Remember when you had to schedule your time around the TV or otherwise miss a new episode of your favourite show? When internet-connected phones were instructed via clunky micro keyboard instead of full-length touchscreens? Or when e-commerce was niche and it was still easier to walk into a store and trust the salesperson’s opinion?

To accomplish the kind of innovation that causes genuine shifts in our daily behavior, it takes a certain kind of mentality, drive and discipline. You can’t achieve the brilliance of Netflix, iPhone or Amazon by shifting goalposts and downsizing your ambition.

Yes, with startups you most often have to adapt, make things work enough to reach milestones, and achieve small wins to show progress. But once we start shifting our goals posts, it’s only a short journey to settling for ‘good enough’.
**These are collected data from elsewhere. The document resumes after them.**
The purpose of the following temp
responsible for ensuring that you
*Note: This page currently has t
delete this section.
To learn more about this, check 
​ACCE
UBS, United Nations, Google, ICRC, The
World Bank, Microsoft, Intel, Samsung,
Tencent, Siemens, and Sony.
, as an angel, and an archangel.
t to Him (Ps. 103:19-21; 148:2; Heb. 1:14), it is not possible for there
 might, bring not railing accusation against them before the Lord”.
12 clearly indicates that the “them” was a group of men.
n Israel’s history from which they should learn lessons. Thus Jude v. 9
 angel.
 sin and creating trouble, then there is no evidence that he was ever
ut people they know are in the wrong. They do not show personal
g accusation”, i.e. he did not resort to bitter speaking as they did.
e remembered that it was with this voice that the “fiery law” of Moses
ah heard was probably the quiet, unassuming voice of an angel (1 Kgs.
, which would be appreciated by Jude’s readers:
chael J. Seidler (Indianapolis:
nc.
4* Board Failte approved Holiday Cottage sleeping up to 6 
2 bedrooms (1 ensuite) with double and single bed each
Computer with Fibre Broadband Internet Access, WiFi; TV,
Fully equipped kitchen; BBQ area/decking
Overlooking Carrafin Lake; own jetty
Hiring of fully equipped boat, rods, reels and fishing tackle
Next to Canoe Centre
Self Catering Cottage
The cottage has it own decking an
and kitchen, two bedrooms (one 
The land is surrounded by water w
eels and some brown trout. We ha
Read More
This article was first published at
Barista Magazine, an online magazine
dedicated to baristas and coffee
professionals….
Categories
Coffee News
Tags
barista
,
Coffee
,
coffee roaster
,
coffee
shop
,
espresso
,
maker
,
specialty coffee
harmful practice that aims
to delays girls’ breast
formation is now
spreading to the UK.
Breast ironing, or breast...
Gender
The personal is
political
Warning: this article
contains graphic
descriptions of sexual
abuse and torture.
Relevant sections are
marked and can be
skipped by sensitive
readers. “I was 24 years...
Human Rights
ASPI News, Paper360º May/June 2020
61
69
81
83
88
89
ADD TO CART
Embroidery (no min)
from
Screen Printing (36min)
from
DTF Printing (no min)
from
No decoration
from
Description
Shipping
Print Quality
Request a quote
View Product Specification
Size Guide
Trigo is a company that has not messed around with their goal posts, and it shows. On May 6, Germany’s second largest supermarket chain, REWE, announced its partnership with Trigo to create a cashier-less checkout store in downtown Cologne. This comes after partnerships with two other leading national chains — Tesco (UK’s largest supermarket chain) and Shufersal (Israel’s largest).

In pursuing the holy grail of retail tech — the seamless checkout — Trigo has set its sights on a non-compromise solution — one that fits all stores, and allows shoppers to behave completely naturally. This is an enormously complicated challenge. No wonder that most of their competitors, including Amazon Go, have made the challenge significantly easier for themselves by compromising on at least one of the key requirements, either by limiting the size of the store, by lowering accuracy goals, or by building new stores to make their tech work.

Trigo, for its part, has kept the goalposts firmly in place. It is meeting the challenges without compromising on accuracy, scalability, or cost reduction. Maintaining focus in this way has to be part of the DNA of the startup. In Trigo’s case, it certainly is.

Trigo was founded by two brothers: CEO Michael and CTO Daniel Gabay, who are also both veterans of elite IDF military units. In fact, the vast majority of their team comes from similar backgrounds and discipline. From this defense background they have taken the principle of unswerving commitment to the mission above all else. This mentality has become part of a shared culture across the stakeholders, the founders, the team and the investors.

Temptations to cut corners to show short term progress will always be there. But keeping the goalposts in place is the surest way to get results that are not just good enough, but the best they can be.